Pour toutes lesqueles choses dessus dictes faire, enteriner et [fol. 312] loyaument acomplir, et mettre a execucion de point en point, le dit testateur fist et ordena ses executeurs et feaulx commissaires, la dicte Jehanne, sa femme, maistre Guillaume de Villers, maistres Pierre Jehan, Jouachin de Geré, Symonet de la Mare, et Jehan Fouqueré, a chascun desquelx executeurs, qui se vouldra chargier de l'execucion de cestui present testament, pour vacquer et entendre diligemment a icelle, il laissa pour sa peine vint cinq frans; ausquelx executeurs tous ensemble, ou les trois d'iceulx pour le tout, pourveu toutes voies que la dicte Jehanne, sa femme, soit la premiere, il donna et octroya plain povoir, auctorité et mandement especial d'acomplir et mettre a execucion deue toutes et chascunes les choses dessus dictes et en ce present testament contenues. Es mains desquels executeurs ycellui testateur mist tous ses biens meubles et immeubles, droiz, creances et debtes, presens et a venir, et s'en dessaisi et se devesti d'iceulx tpour enteriner et acomplir cestui present testament, et les soubzmist pour ce du tout a la jurisdicion, cohercion et contrainte de toutes justices et jurisdicions, tant d'eglise comme de siecle, soubz qui ilz seront et pourront estre trouvez.
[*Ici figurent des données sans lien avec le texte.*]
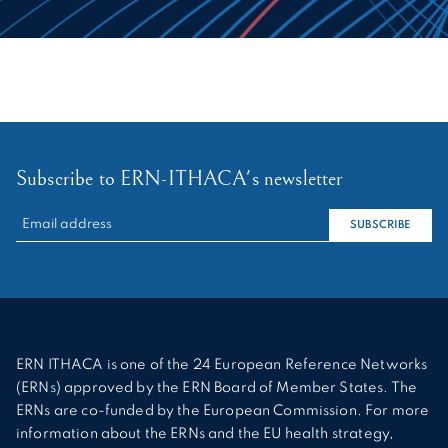
Subscribe to ERN-ITHACA's newsletter
RECHERCHER :
SUBSCRIBE
ERN ITHACA is one of the 24 European Reference Networks
(ERNs) approved by the ERN Board of Member States. The
ERNs are co-funded by the European Commission. For more
information about the ERNs and the EU health strategy,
Et ceste presente ordenance testamentaire dist et afferma ycellui testateur estre sa derreniere voulenté, laquele il voult et manda tenir et valoir, et force et vertu avoir par droit de testament, ou par le droit des codicilles, et par le droit de chascune autre maniere de derreniere voulenté, et autrement par tous droiz et par toutes les voyes et manieres par les quelz et queles il pourra et devra mieulx tenir, valoir, et force et vertu avoir, tant de droit comme de coustume; et revoca, cassa et adnulla le dit testateur tous autres testamens, et codicilles, et ordenances de derreniere voulenté par lui faiz et passez par avant la date de ces presentes, en requerant nos lettres patentes sur ce lui estre faictes et ordenees.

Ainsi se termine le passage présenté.